### PROBLEM REQUIREMENTS
State the count of lines in this material that hold the string "informatie" and add nothing.

═══ DATA FOR ANALYSIS ═══

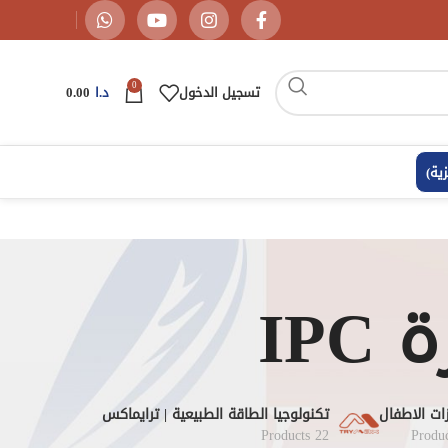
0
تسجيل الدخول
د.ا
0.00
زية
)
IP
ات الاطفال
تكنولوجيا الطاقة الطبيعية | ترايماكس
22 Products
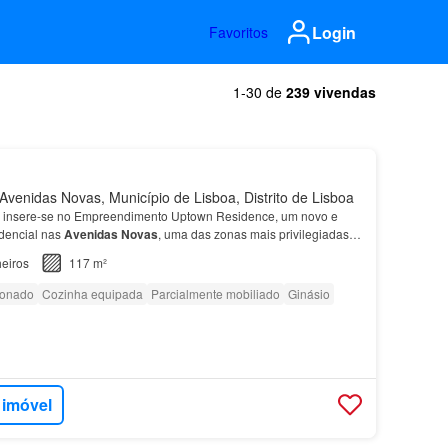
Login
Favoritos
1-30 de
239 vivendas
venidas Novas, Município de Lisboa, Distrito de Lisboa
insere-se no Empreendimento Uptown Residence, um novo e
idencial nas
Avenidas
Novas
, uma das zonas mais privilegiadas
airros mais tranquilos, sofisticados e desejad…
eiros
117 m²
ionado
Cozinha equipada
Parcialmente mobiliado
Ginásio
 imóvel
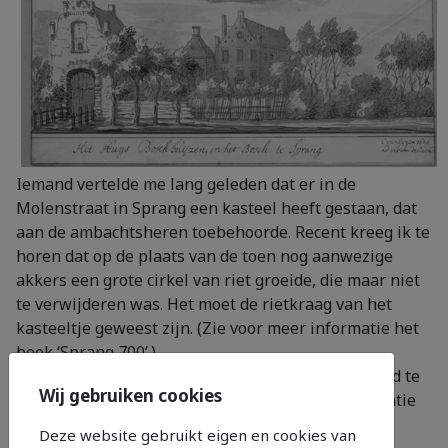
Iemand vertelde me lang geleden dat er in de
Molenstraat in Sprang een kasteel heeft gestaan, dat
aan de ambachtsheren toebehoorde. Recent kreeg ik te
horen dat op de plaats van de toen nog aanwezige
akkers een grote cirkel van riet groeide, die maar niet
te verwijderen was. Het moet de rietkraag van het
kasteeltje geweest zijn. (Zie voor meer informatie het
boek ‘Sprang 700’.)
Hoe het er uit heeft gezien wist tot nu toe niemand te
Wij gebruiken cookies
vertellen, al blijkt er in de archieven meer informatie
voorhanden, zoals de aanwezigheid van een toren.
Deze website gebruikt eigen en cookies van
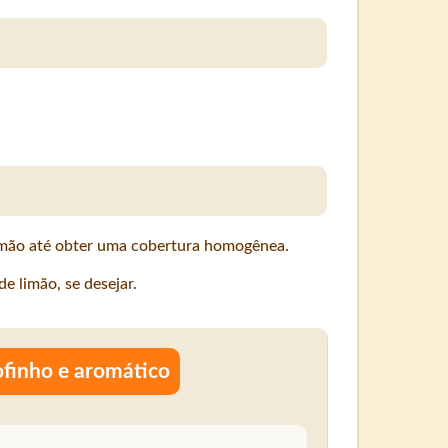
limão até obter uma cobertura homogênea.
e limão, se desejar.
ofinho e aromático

═══

### WRITTEN REPLY
2